Note:  EMMA units can be configured to divert all excess electricity to a thermal store until it is full and then allow further excess energy to be exported to the grid.   However this mode of operation is already understood, does not have the same level of benefit to a DNO, and is not being studied as part of this project.  If you wish to do this then you can purchase an EMMA unit directly from Coolpower at the following address.


Energy Storage and Management on low voltage networks

The project will be installing 25 Energy Storage and Management Units (or ESMU’s as we affectionately call them).

These novel devices will be formed of  power electronics and energy storage in chemical batteries.

The ESMU’s will help us understand the role of energy storage in managing issues associated with overloading and excess solar generation but also how the power electronics can be used to improve power quality on the network.

The ESMU’s will be controlled by a new suite of Smart Control algorithms being developed by the University of Reading to see if there are better ways of managing energy storage than just simply charging and discharging the batteries.
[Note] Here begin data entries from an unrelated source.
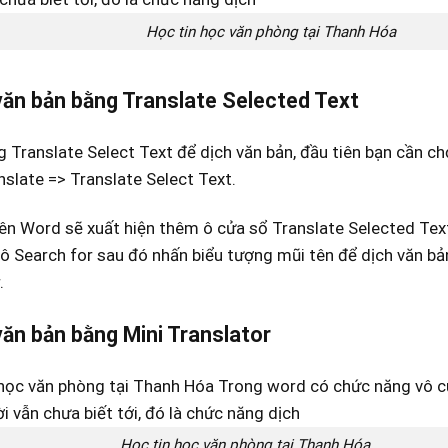
Học tin học văn phòng tại Thanh Hóa
văn bản bằng Translate Selected Text
 Translate Select Text để dịch văn bản, đầu tiên bạn cần ch
slate => Translate Select Text.
rên Word sẽ xuất hiện thêm ô cửa sổ Translate Selected Tex
ô Search for sau đó nhấn biểu tượng mũi tên để dịch văn bả
.
văn bản bằng Mini Translator
Học tin học văn phòng tại Thanh Hóa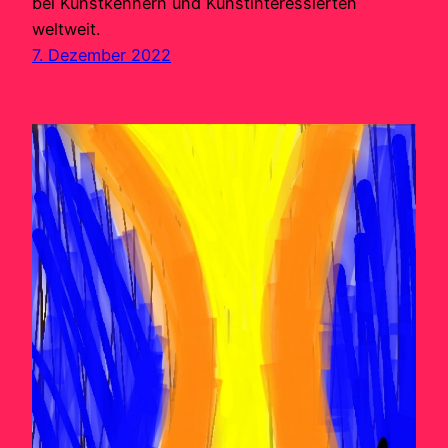
bei Kunstkennern und Kunstinteressierten
weltweit.
7. Dezember 2022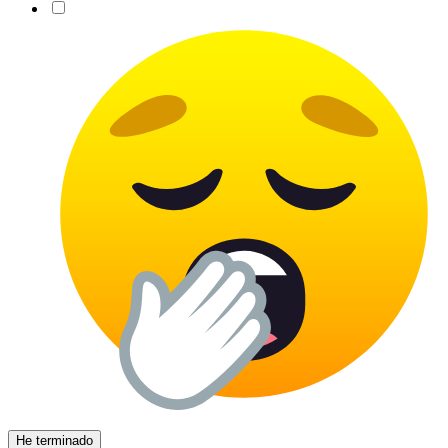
He terminado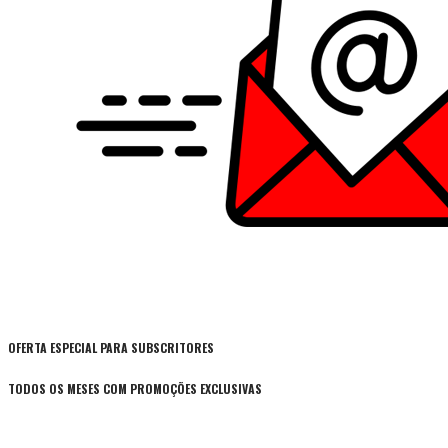
OFERTA ESPECIAL PARA SUBSCRITORES
TODOS OS MESES COM PROMOÇÕES EXCLUSIVAS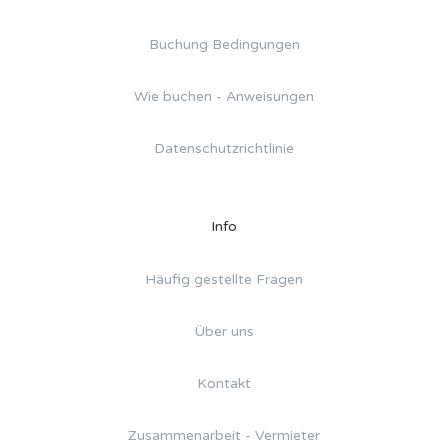
Buchung Bedingungen
Wie buchen - Anweisungen
Datenschutzrichtlinie
Info
Häufig gestellte Fragen
Über uns
Kontakt
Zusammenarbeit - Vermieter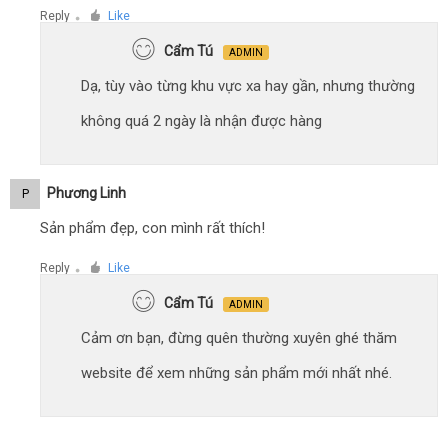
Reply
Like
●
Cẩm Tú
ADMIN
Dạ, tùy vào từng khu vực xa hay gần, nhưng thường
không quá 2 ngày là nhận được hàng
Phương Linh
P
Sản phẩm đẹp, con mình rất thích!
Reply
Like
●
Cẩm Tú
ADMIN
Cảm ơn bạn, đừng quên thường xuyên ghé thăm
website để xem những sản phẩm mới nhất nhé.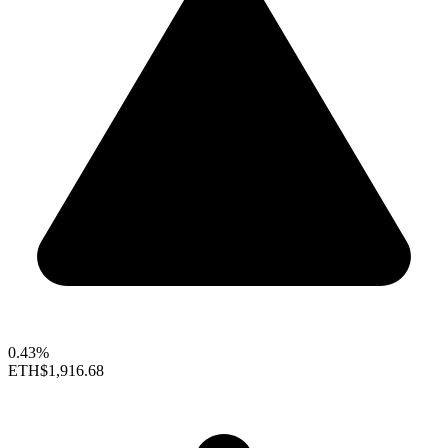
0.43%
ETH
$1,916.68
The TVV project is also looking to evaluate how various new commercial models can help customers and businesses take up new services and offerings such as Automated Demand Response. The new commercial arrangements will trial different payment incentives  to perform load shed events. These trials will help us understand the rate at which businesses are likely to take the technology and reduce the load on their building not just for the planet but for their wallet as well!